# Kamei Wheels made by Borbet - INFORMATION NEEDED



## Social_Joe (Feb 26, 2010)

Hopefully I'll have more luck here than I had over at WW....

I stumbled into these a couple months back and am currently stripping/polishing the lips. They're 15x7 ET26 labeled as Kamei, but on the back of the spokes labeled Borbet made in Germany. The two links below are the only other set I've been able to find online at all and I haven't been able to find them in any old Kamei advertisements. I'd just like to know some history on these if there is any available. 

Story goes this girl and her hubby were stationed in Germany and had a '92 GTI. They met a local that traded them these wheels for a supply of food you could only get at the PX. I randomly was in a bar she worked at one evening in a VW hoodie and started chatting VW. Well.... 3 were on top of her backyard shed, one was at her ex-husband's in another town with a cap, and the 3 other caps are POSSIBLY in the GTI at her estranged bf's in yet another town. 

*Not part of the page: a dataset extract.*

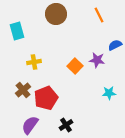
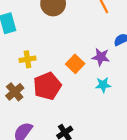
cyan star: (109, 93) -> (103, 85), moved
red pentagon: (46, 98) -> (47, 86), moved

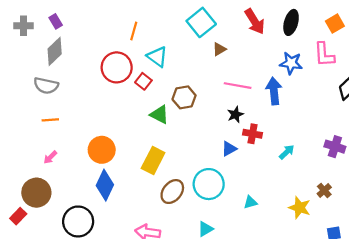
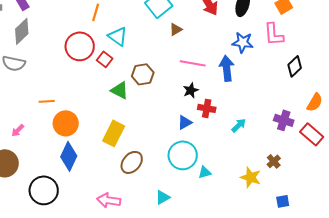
orange line: (50, 120) -> (47, 101), moved
cyan circle: (209, 184) -> (183, 155), moved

Fortunately the caps are identical to Borbet A flat-caps, so I was able to come up with a set fairly easily. 

Thanks for the help in advance 

http://www.r3vlimited.com/board/showthread.php?t=189739

http://forums.vwvortex.com/showthread.p ... cent-Tires

Pic stolen from link above









On my car prior to new tires and a refinish/polish that was badly needed.


















In progress:



















As of Saturday:




















Thanks!


----------



## Social_Joe (Feb 26, 2010)

BUMP

Seriously... no extra information at all?

I went through all the literature and old magazine articles on driversfound.com and still nothing. I'd like to think there was more than 2 sets of these things ever made, lol.


----------